When I was twenty-four years old and living in Paris, I invited my boyfriend to come down to the house for a visit at the end of the summer.  Things were going pretty badly between us and one afternoon we took a walk down the road to talk things over.  He took a picture of me, dressed in a gray sweater under a gray sky, standing by a lovely green vineyard in front of the farm.  It remains the saddest picture of me ever taken.

A few years ago in much happier circumstances I visited le Moulin du Jaudi with Bernard, Catherine and a few other friends.  We wanted to pay a call on Robert, the elderly farmer who had lived there all his life, first with his parents, then with his brother and finally, all alone.  When I was a child, local people avoided going to the farm because there were a large number of dogs, said to be vicious.  You could hear them barking when you walked along the road.  After his brother died, Robert gave all the dogs away and let it be known that anyone was welcome on his property to fish from the river Antenne, to hunt during the season or just to stroll under his cool, rustling poplar trees.  But Robert himself remained rather aloof and isolated.  I could see him sometimes on a hot summer evening sitting outside on a chair under a tree in front of the massive stone gateway that led to his house.
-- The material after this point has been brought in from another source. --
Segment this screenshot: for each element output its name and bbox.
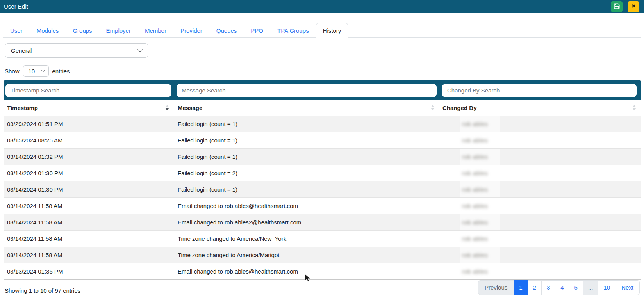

As my friends and I approached the courtyard, Robert came out of the house to greet us.  He seemed surprised but mildly pleased by our visit.  After exchanging the usual niceties, absolutely de rigeur in the French countryside, he asked if we would like him to show us around the farm.  This, of course, had been our secret desire.  The farm compound, seen from the road at the end of a long chalky lane, was impressive.  Connected by a high stone wall, the various buildings formed a rectangle that kept the family in and outsiders (marauding knights during the Renaissance?) out.  A broad square tower, the pigeon house, held down one corner.  The manor house, tall and stately in a region where houses were more usually close to the ground, was off limits (mais naturellement) but Robert seemed proud to show off the large stables and barns.  Empty of animals for several years, they were immaculately clean with enormous ceiling beams and old stone work.  The ancient copper still (this is cognac country) in its own structure was huge and gleaming.  Perhaps encouraged by our admiration for his beautifully maintained farm buildings, Robert asked us tentatively if we would like to see the old cognac cellar.  "It's kind of dark and smelly," he said worriedly, "You might not like it."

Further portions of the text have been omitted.